There is a fine line between a powerful word and a cliche. On one side, words like holocaust, genocide, and Nazi manage to crystallize the essence of whole worlds of horror and evil. On the other side, the concept is cheapened to serve an immediate, practical, selfish or trivial agenda.
When a police officer issues a traffic violation, he is not being a Nazi, even if he or she is heavy handed, unfair, and clueless and even somewhat hostile to Jews. When a fireman is angry about Hasidim lighting unregulated fires on erev pesach, he is not a Nazi. Not every criticism of Israel is motivated by antisemitism. Israelis who mistreat Palestinians are not Nazis.
To reach for a holocaust analogy without justification reflects a poverty of imagination or a reckless inclination to exploit tragedy for personal interests. The antidote is honest, serious contemplation of the character of that sprawling tragedy. Right now I am reading Saul Friedlander’s The Years of Extermination (HarperCollins 2007). He relies heavily on diaries and documents to convey the actual experience at the time and the ways which hate could be induced and then fanned into consuming flames. There are so many other ways to seriously contemplate the holocaust. For some it is fiction and for others history. And for yet others there is art, theology, movies, museums, and music.

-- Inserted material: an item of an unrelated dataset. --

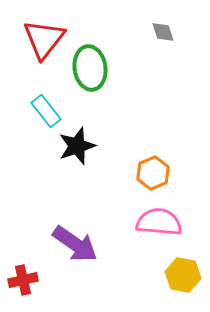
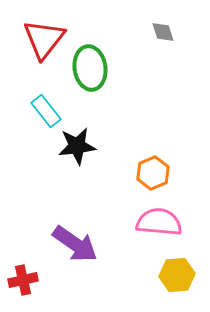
black star: rotated 12 degrees clockwise
yellow hexagon: moved 6 px left; rotated 16 degrees counterclockwise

In the end none of us will ever completely comprehend it. It was too big and sprawling, too awful and too profound. The explosion of new holocaust information has been a mixed blessing. For some it was eye-opening. But others are like the guy who always finishes your sentences, usually incorrectly, because he edits your thoughts to sound like his. The real reason a little information is dangerous is because it will be twisted by some to their own ends.
For all of these qualifiers, as a child of survivors, I have drawn some clear lessons. Never again! Never again to servile acquiescence. Never again do we accept hate whether directed to us or others. But even here there is a complexity.
I cannot stand most of the official observances because they feel so clichéd, so self-pitying or aggrandizing. I do observe the day in reflection, usually with some reading. Hopefully, I will observe the year with fidelity to decency, the best antidote to evil.